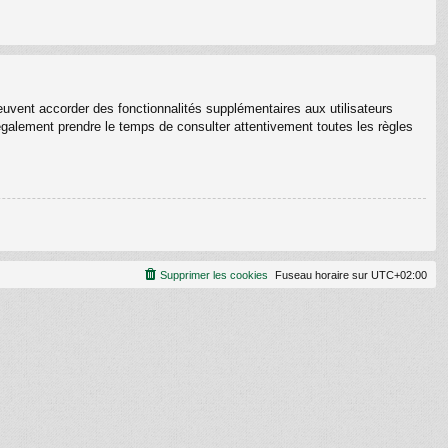
euvent accorder des fonctionnalités supplémentaires aux utilisateurs
z également prendre le temps de consulter attentivement toutes les règles
Supprimer les cookies
Fuseau horaire sur
UTC+02:00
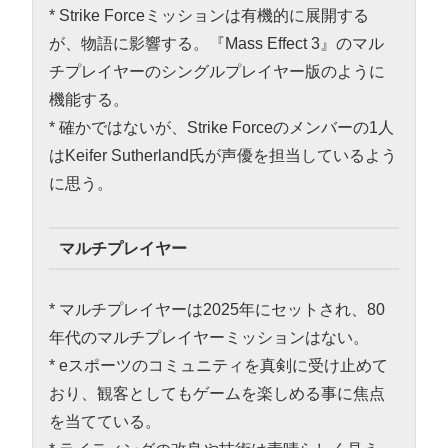
* Strike Forceミッションは有機的に展開する
が、物語に影響する。『Mass Effect 3』のマル
チプレイヤーのシングルプレイヤー版のように
機能する。
* 確かではないが、Strike Forceのメンバーの1人
はKeifer Sutherland氏が声優を担当しているよう
に思う。
マルチプレイヤー
* マルチプレイヤーは2025年にセットされ、80
年代のマルチプレイヤーミッションはない。
* eスポーツのコミュニティを真剣に受け止めて
おり、観客としてもゲームを楽しめる事に焦点
を当てている。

-=-=-=-=-

*Task item*. Whatever the records hold apart from pictures should be repeated exactly.

*Written solution*.
euvent accorder des fonctionnalités supplémentaires aux utilisateurs
z également prendre le temps de consulter attentivement toutes les règles
Supprimer les cookies
Fuseau horaire sur
UTC+02:00
* Strike Forceミッションは有機的に展開する
が、物語に影響する。『Mass Effect 3』のマル
チプレイヤーのシングルプレイヤー版のように
機能する。
* 確かではないが、Strike Forceのメンバーの1人
はKeifer Sutherland氏が声優を担当しているよう
に思う。
マルチプレイヤー
* マルチプレイヤーは2025年にセットされ、80
年代のマルチプレイヤーミッションはない。
* eスポーツのコミュニティを真剣に受け止めて
おり、観客としてもゲームを楽しめる事に焦点
を当てている。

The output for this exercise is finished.